- Court: United States Court of Appeals for the Seventh Circuit
- Full case name: Artnell Company v. Commissioner of Internal Revenue
- Decided: September 19, 1968
- Citations: 400 F.2d 981; 68-2 USTC (CCH) ¶ 9593

Case history
- Prior history: 48 T.C. 411 (1967)
- Subsequent history: On remand, T.C. Memo. 1970-85

Court membership
- Judges sitting: Roger Kiley, Luther Merritt Swygert, Thomas E. Fairchild

Case opinions
- Majority: Fairchild, joined by a unanimous court

Laws applied
- Internal Revenue Code

= Artnell Company v. Commissioner =

Artnell Company v. Commissioner, 400 F.2d 981 (7th Cir. 1968) is a decision by the 7th Circuit Court of Appeals, in which the court, distinguishing from the holding in Schlude v. Commissioner, held that accrual method taxpayers are not required to include prepayments in gross income when there is certainty as to when performance would occur.

== Facts ==

The petitioner, an accrual method taxpayer, operated the Chicago White Sox professional baseball franchise using a fiscal year for federal income tax purposes. During the 1962 taxable year, the club sold single and season tickets to games to be played during the 1963 taxable year. The petitioner failed to report income from the sales on its 1962 return and instead reported the receipts as income in 1963.

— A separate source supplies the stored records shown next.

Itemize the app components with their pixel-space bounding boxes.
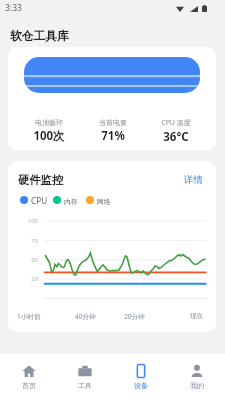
staticText: 设备: [134, 381, 148, 390]
other: 首页: [22, 364, 36, 378]
staticText: 100次: [33, 128, 65, 144]
staticText: 当前电量: [99, 118, 127, 127]
staticText: 1小时前: [17, 312, 41, 321]
other: 我的: [190, 364, 204, 378]
staticText: 25: [26, 275, 38, 283]
other: 工具: [78, 364, 92, 378]
button[interactable]: 我的: [169, 354, 225, 400]
staticText: 100: [26, 217, 38, 225]
staticText: 36°C: [163, 129, 189, 145]
staticText: 网络: [97, 197, 111, 206]
staticText: 详情: [184, 174, 203, 186]
button[interactable]: 电池循环: [8, 47, 216, 150]
button[interactable]: 设备: [113, 354, 169, 400]
staticText: 现在: [190, 312, 204, 320]
staticText: 内存: [64, 197, 78, 206]
staticText: 工具: [78, 381, 92, 390]
staticText: 硬件监控: [18, 173, 64, 187]
staticText: 20分钟: [124, 312, 145, 321]
button[interactable]: CPU: [20, 192, 37, 203]
staticText: 首页: [22, 381, 36, 390]
staticText: 71%: [101, 128, 125, 144]
staticText: 50: [26, 256, 38, 264]
button[interactable]: 网络: [86, 192, 100, 201]
staticText: 75: [26, 237, 38, 245]
button[interactable]: 内存: [53, 192, 67, 201]
button[interactable]: 首页: [0, 354, 57, 400]
staticText: 我的: [190, 381, 204, 390]
staticText: CPU: [31, 195, 48, 206]
staticText: 电池循环: [35, 118, 63, 127]
staticText: 40分钟: [75, 312, 96, 321]
other: 设备: [134, 364, 148, 378]
staticText: 3:33: [5, 2, 22, 14]
button[interactable]: 工具: [57, 354, 113, 400]
staticText: 软仓工具库: [10, 29, 69, 44]
button[interactable]: 详情: [184, 174, 203, 186]
staticText: CPU 温度: [161, 118, 191, 128]
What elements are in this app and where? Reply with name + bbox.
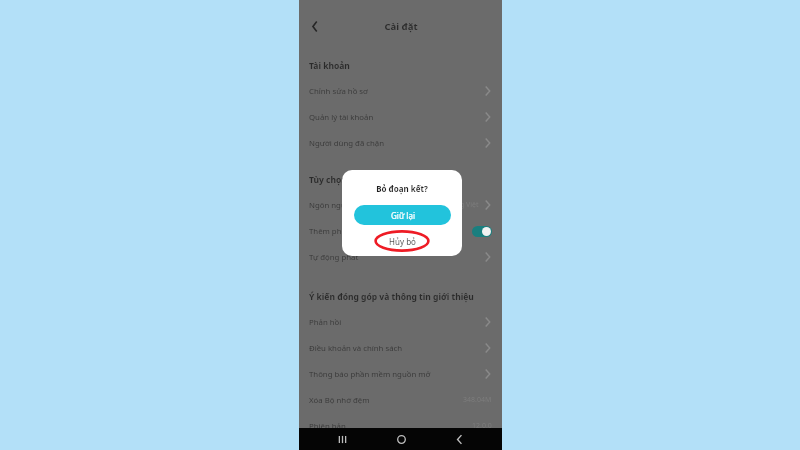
staticText: Người dùng đã chặn (309, 138, 385, 149)
staticText: Xóa Bộ nhớ đệm (309, 395, 370, 406)
staticText: Cài đặt (384, 20, 418, 33)
button[interactable]: Chỉnh sửa hồ sơ (299, 78, 502, 104)
staticText: 12.0.0 (472, 421, 492, 431)
staticText: 348.04M (463, 395, 492, 405)
staticText: Điều khoản và chính sách (309, 343, 403, 354)
staticText: Chỉnh sửa hồ sơ (309, 86, 368, 97)
button[interactable]: Giữ lại (354, 205, 451, 225)
staticText: Bỏ đoạn kết? (376, 183, 428, 194)
staticText: Tự động phát (309, 252, 359, 263)
button[interactable]: Phiên bản (299, 413, 502, 439)
button[interactable]: Thông báo phần mềm nguồn mở (299, 361, 502, 387)
button[interactable]: Back (444, 428, 474, 450)
button[interactable]: Ngôn ngữ (299, 192, 502, 218)
staticText: Thêm phụ đề (309, 226, 358, 237)
staticText: Giữ lại (391, 210, 415, 221)
button[interactable]: Quản lý tài khoản (299, 104, 502, 130)
button[interactable]: Điều khoản và chính sách (299, 335, 502, 361)
button[interactable]: Người dùng đã chặn (299, 130, 502, 156)
button[interactable]: Hủy bỏ (372, 229, 432, 253)
button[interactable]: Tự động phát (299, 244, 502, 270)
staticText: Tiếng Việt (446, 200, 479, 210)
button[interactable]: Back (304, 15, 326, 37)
button[interactable]: Home (386, 428, 416, 450)
staticText: Hủy bỏ (389, 236, 416, 247)
staticText: Thông báo phần mềm nguồn mở (309, 369, 431, 380)
button[interactable]: Thêm phụ đề (299, 218, 502, 244)
staticText: Tài khoản (309, 60, 350, 72)
staticText: Ngôn ngữ (309, 200, 347, 211)
staticText: Ý kiến đóng góp và thông tin giới thiệu (309, 291, 474, 303)
staticText: Phiên bản (309, 421, 346, 432)
button[interactable]: Xóa Bộ nhớ đệm (299, 387, 502, 413)
button[interactable]: Recent apps (327, 428, 357, 450)
button[interactable]: Toggle on (472, 226, 492, 237)
staticText: Quản lý tài khoản (309, 112, 374, 123)
staticText: Phản hồi (309, 317, 342, 328)
button[interactable]: Phản hồi (299, 309, 502, 335)
staticText: Tùy chọn (309, 174, 347, 186)
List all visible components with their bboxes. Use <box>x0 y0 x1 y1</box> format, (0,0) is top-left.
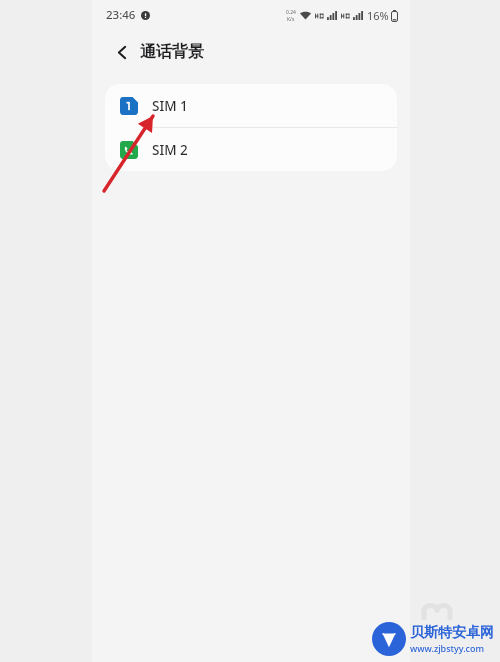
staticText: 23:46 <box>106 7 136 23</box>
staticText: 16% <box>367 8 389 23</box>
staticText: 贝斯特安卓网 <box>410 624 494 642</box>
staticText: www.zjbstyy.com <box>410 642 485 654</box>
staticText: 0.24 <box>286 9 296 16</box>
button[interactable]: Back <box>108 38 136 66</box>
staticText: K/s <box>287 16 295 23</box>
staticText: 通话背景 <box>140 42 204 62</box>
staticText: SIM 1 <box>152 97 188 115</box>
staticText: SIM 2 <box>152 141 188 159</box>
button[interactable]: SIM 1 <box>105 84 397 127</box>
button[interactable]: SIM 2 <box>105 128 397 171</box>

The petitioner's decision to include income from its ticket sales in 1963, rather than 1962, was part of their practice of reporting income from ticket sales as the corresponding games were played.

The Commissioner argued that, in light of Schlude v. Commissioner, the income should have been reported in the year in which the payment was received, the 1962 taxable year.

== Issue ==

Must the taxpayer include in gross income for 1962 the sale of proceeds received from tickets allocable to games to be played in 1963?

== Holding ==

No. Despite the general rule that requires accrual method taxpayers to include advance payments in the year of receipt, the court carved out a narrow exception for taxpayers such as the petitioners, who are able to prove that services will be performed on fixed dates in one or more subsequent taxable years.

== Rationale ==

Generally, accrual method taxpayers include income in taxable year it is earned, rather than when it is received. However, the Supreme Court trilogy ending with Schlude required inclusion of prepayments in gross income because of the uncertainties as to when, or if, performance would occur. The court distinguished the facts of Artnell from this holding and found that the uncertainties present in previous cases that required the inclusion of advance payments in the year of receipt were not present. The Court found that the deferred income was attributable to games that were intended to be played on a fixed schedule and that notwithstanding rain delays there was certainty about when services would be performed. The court reasoned that there are some situations where deferral will so clearly reflect income, that the IRS abuses its discretion when it refuses to permit deferral.